I never appreciated how hard my mother worked to create this magic until I tried to duplicate it for my kids. I end up incredibly stressed trying to live up to my own expectations. John and the boys tip toe around me, trying to remember the various traditions, trying not to disappoint me, trying not to get snapped at.
So this year we decided to skip Christmas. We are going to be in Laos. All our paraphernalia is still in boxes in Vancouver. No one needs (or even wants) anything! Perfect! No anxiety!
Only I couldn’t do it.
Tony (our wonderful driver) and I were heading down town when we passed, a normally empty, lot selling live trees. I told him I really wanted a Christmas tree. He explained that if he bought it, it would be much cheaper than if I did. So he dropped me at the hairdresser and went off to buy the tree.
When I finished, he was standing beside the car looking as proud as a human being could look. I was wondering why I couldn’t see the tree in the back of the car. He threw open the trunk to reveal a plastic bag filed with what looked like big pipe cleaners. This was my tree. I gasped, swallowed and squeaked “how wonderful!” He was so thrilled that he had got the tree and a bag of gold balls, red flowers and a string of lights all for $25. We brought it home and he started to set it up.

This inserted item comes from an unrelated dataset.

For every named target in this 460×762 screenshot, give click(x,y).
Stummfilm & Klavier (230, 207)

I started to cry.
Fighting back tears, not wanting to hurt his feelings, I asked him to stop, explaining I wanted to put it together with the boys.

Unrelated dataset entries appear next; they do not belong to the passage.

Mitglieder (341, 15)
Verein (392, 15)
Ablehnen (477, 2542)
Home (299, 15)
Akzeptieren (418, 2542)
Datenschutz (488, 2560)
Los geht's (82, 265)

And we did, once they got home, giggling the whole time. There are a few packages under this, the ultimate Charlie Brown tree, wrapped in tin foil, as I couldn’t find paper. (This is China. You can buy anything. Obviously I haven’t looked hard enough.)
We reminisced that only a year ago Hunter and Jack were reluctantly getting ready to move to Beijing. They talked about how scared they had been and how sad it was to leave their friends. Then they said how amazing this year has been, how much they’ve learned, how fun China is and how wonderful the people they have met are. When they told me how special this experience has been and how grateful they are that I dragged them, kicking and screaming, to Beijing, I started to cry again.
As Linus said, “…and that’s what Christmas is all about, Charlie Brown.”